Eventually, God reassured me. Being THIS open and THIS vulnerable on a consistent basis takes wisdom. I know my journey helps other women. I have had that confirmation over and over again. But as I mature in Christ, I have learned that all of my truths are not for everyone. There are some truths that I have shared in my text messages or in front of a live group of women that will never make it online or into a book (unless God says otherwise). Those moments of speaking about my darkness were absolutely terrifying in some cases, but they were God-ordained. And because of that, I have never suffered any loss.

Transparency has been a gift to me. It has allowed me to build the community of sisters that I have today.

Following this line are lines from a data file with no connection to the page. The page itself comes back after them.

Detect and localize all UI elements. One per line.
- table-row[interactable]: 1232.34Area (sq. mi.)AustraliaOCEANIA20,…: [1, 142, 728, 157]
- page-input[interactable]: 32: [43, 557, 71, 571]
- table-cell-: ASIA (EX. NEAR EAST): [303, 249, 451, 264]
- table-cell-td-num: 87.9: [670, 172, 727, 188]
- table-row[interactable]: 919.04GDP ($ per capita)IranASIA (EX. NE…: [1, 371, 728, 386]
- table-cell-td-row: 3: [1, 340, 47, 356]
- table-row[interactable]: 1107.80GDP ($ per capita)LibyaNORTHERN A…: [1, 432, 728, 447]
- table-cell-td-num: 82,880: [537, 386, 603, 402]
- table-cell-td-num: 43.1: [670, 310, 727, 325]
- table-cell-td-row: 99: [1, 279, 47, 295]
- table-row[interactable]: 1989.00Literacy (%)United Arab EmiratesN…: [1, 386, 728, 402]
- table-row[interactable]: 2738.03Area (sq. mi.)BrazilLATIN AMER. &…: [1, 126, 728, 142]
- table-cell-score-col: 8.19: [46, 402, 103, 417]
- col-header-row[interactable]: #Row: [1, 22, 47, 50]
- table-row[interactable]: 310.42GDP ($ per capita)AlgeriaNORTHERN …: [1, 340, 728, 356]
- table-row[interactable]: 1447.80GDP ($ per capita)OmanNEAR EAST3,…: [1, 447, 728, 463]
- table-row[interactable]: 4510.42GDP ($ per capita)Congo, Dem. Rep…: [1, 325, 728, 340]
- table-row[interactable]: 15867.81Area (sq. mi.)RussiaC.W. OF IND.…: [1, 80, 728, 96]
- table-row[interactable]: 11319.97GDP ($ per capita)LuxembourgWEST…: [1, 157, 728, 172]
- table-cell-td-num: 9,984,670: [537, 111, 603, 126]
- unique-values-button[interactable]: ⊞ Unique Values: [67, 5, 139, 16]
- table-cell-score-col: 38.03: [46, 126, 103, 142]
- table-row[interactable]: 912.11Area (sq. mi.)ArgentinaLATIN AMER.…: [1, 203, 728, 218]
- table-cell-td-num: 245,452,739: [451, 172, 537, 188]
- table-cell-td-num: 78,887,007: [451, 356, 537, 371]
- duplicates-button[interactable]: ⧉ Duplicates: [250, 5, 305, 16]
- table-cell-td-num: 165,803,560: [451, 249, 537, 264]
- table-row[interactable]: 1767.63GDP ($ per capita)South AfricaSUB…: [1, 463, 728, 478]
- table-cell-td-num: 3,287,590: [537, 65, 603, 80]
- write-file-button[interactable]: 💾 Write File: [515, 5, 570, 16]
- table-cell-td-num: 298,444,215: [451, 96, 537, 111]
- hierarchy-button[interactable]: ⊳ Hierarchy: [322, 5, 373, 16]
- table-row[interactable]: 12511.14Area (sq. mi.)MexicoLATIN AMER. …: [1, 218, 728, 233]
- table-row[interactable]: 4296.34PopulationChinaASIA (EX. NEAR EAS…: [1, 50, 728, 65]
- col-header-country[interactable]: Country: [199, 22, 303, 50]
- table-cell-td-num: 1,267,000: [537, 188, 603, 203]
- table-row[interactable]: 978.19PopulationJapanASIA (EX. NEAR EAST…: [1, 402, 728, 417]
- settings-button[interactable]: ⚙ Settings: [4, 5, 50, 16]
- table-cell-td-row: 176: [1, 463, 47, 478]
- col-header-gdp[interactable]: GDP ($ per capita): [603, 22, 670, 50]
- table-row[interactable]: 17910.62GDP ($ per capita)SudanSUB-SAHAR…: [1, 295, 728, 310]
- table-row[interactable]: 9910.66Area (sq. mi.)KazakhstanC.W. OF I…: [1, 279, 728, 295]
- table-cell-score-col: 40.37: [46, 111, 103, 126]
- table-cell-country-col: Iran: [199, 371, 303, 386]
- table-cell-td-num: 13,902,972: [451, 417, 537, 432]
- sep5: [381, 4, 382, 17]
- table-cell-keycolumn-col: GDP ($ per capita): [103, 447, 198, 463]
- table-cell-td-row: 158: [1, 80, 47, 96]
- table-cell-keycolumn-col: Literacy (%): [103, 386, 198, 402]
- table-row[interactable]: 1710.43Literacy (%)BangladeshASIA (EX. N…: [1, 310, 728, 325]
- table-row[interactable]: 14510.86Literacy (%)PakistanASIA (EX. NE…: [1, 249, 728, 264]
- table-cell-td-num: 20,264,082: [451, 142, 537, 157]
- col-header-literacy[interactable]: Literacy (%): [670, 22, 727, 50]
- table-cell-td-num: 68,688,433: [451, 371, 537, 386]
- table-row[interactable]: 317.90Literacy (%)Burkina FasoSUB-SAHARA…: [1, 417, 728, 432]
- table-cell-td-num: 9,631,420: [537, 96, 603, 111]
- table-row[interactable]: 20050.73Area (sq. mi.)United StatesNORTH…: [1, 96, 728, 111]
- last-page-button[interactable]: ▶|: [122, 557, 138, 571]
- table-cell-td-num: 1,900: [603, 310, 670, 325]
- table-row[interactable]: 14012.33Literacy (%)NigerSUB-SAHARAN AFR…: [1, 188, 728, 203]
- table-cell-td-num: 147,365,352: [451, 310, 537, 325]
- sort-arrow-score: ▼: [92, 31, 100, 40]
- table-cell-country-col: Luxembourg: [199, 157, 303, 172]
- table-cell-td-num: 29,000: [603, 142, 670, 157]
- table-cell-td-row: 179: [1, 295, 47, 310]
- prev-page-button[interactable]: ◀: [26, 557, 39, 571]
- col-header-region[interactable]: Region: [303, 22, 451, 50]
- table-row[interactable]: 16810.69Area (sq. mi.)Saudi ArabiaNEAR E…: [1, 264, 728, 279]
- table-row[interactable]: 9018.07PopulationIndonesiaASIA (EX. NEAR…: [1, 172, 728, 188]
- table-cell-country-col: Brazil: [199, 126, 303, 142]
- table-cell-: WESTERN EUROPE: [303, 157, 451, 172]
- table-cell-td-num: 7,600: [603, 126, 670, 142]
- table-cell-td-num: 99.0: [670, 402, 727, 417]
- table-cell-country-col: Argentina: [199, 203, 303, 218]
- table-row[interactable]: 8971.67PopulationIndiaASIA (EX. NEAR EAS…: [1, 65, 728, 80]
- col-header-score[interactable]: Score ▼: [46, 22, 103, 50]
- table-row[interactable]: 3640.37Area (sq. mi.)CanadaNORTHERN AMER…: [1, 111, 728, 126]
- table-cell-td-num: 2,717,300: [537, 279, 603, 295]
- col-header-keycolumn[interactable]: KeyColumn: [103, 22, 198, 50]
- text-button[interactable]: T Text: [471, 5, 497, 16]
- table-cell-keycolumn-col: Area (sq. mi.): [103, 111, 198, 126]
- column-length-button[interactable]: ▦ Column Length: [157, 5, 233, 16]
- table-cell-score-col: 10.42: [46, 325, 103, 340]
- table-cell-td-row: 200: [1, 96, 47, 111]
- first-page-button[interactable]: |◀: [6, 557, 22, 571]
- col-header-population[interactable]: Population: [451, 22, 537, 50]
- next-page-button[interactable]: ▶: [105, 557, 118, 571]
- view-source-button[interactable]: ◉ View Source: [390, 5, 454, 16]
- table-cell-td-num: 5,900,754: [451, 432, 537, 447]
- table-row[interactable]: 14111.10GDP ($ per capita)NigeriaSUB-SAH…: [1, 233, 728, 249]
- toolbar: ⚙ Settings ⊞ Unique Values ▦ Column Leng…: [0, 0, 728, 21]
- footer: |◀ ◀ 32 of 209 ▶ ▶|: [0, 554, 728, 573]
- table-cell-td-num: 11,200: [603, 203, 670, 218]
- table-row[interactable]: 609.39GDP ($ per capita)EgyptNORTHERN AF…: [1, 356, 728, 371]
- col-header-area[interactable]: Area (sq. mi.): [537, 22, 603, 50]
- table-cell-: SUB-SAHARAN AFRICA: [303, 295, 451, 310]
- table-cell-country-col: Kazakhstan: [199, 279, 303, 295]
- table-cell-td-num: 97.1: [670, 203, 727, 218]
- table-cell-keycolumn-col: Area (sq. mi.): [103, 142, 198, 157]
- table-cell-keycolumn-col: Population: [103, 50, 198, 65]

Transparency requires a consistent commitment to examining your own heart and the willingness to have others hold you accountable to the standards of God for your life. Transparency also requires wisdom. You are not meant to bleed all over everyone who crosses your path. There are specific places – sacred spaces, safe places – that God wants us to go when we are hurting and bleeding out. Those spaces are filled with people God has specially equipped to bind up our wounds. Perhaps through their own experiences or maybe just the wisdom that only comes from Heaven, these ones are especially equipped to help us heal, without judgment.

I have found my save spaces (thank you Wives in Waiting, thank you Stephanie and Chloelle, thank you Maude, thank you Jessica my one and only Beauti Therapist, thank you Tierra Lebbie, thank you to every woman in my church, small group, community and even ONLINE who consistently lend me your ear and your shoulder). When a truth is too raw to be spoken without tears, it goes to my sisters’ inboxes before it goes public. When I have found a semblance of healing or God gives me something to share about my process, then it is my joy to transparently share it with the world around me. It has been a journey getting to a place where my desire to connect with others does not undermine the work that God wants me to do, but I am eternally grateful to be here now- writing, speaking and sharing – and suffering absolutely no losses because of it.

Transparency is my superpower. What is yours?